I would like to begin by saying how pleasant I find it to watch the Minnesota Twins: Byron Buxton is arguably the most æsthetic active American League player (I can make no real claims about the National League and yet also I feel like show me your champion); Nick Gordon is so clearly related to Dee Gordon that I had to look it up and check (half-brother! "Flash" Gordon is their dad!); and Miguel Sano is so massive and uses such as disproportionately tiny bat that he looks like one of the mean sluggers from the Bugs Bunny baseball cartoon we all know and love. Their ballpark is lovely. Their uniforms are so clean. I am sorry that they had such a disappointing season. 
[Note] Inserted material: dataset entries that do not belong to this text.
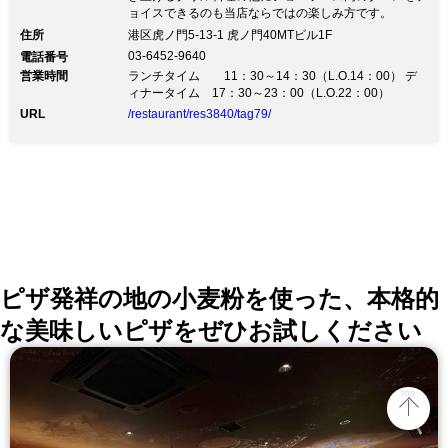
ョイスできるのも当店ならではの楽しみ方です。
住所
港区虎ノ門5-13-1 虎ノ門40MTビル1F
03-6452-9640
電話番号
営業時間
ランチタイム 11：30～14：30（L.O.14：00） デ
ィナータイム 17：30～23：00（L.O.22：00）
URL
/restaurant/res3840/tag79/
ピザ発祥の地の小麦粉を使った、本格的
な美味しいピザをぜひお試しください
top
To the game itself, though: I definitely would not have picked Danny Jansen to be the one to hit the three-run home run that the put the Blue Jays out in front early (and also for good) Sunday afternoon, but this would only be further evidence of the extent to which I am a fool, because he really took that one for a ride! And George Springer's second home run in as many days suggests that perhaps his long struggles are now behind him? A little? Maybe? And Alek Manoah kept getting out of trouble with super well-timed double-play ground balls! And Mazya and Cimber and Romano held the fort with scoreless innings behind him! And and and! Cleary it would have been a whole lot cooler to win three or even four of these games in Minnesota -- especially as it turns out you can't count on the Red Sox for anything -- but these last two games of the series really felt necessary (not yet mathematically, but certainly emotionally), and so imagine my relief that we have won them. In the late game Sunday night (used to love the ESPN games; now I find them unwatchable?), the Yankees beat the Red Sox again, which is not exactly what we needed, but nevertheless leaves the Blue Jays one game behind Boston for the road Wild Card Spot, and two games behind New York for the home one. Boston's schedule the rest of the way is very soft (Baltimore, Washington) and so while one can of course hope for a sustained, week-long collapse, it seems unlikely. With three games against the Yankees, the Blue Jays task is tall this week, but the last time we needed to beat the Yankees, we took all four in Yankee Stadium, so who knows? If we come out of the Yankees series in even okay shape, that's actually probably coming out of the Yankees series in pretty good shape, as the Blue Jays have the Orioles coming in for the final weekend whereas the Yankees have to play Tampa (who, one hopes, will not just be resting their starters [though that is of course their well-earned entitlement {to which they are entitled}]). 

Obviously, my sincere hope is that the Blue Jays will play well enough in these final six games to snag a Wild Card spot free and clear, but if that is not in the cards, what I would like to see happen is the unlikely yet super enticing scenario outlined by poster "liljakeyplzandthnx," who notes that if the Blue Jays take two of three against the Yankees, the Yankees get swept by Tampa, Toronto goes one and two against Baltimore, the A's take two of three against Seattle and sweep Houston, the Mariners sweep the Angels, and Boston goes two and four, the American League Wild Card will end in a five-way tie, and if you check the the tie-breaker rules for a five-way, it is actually single-elimination バーチャファイター Virtua Fighter, specifically for Sega 32x. And I am here for it.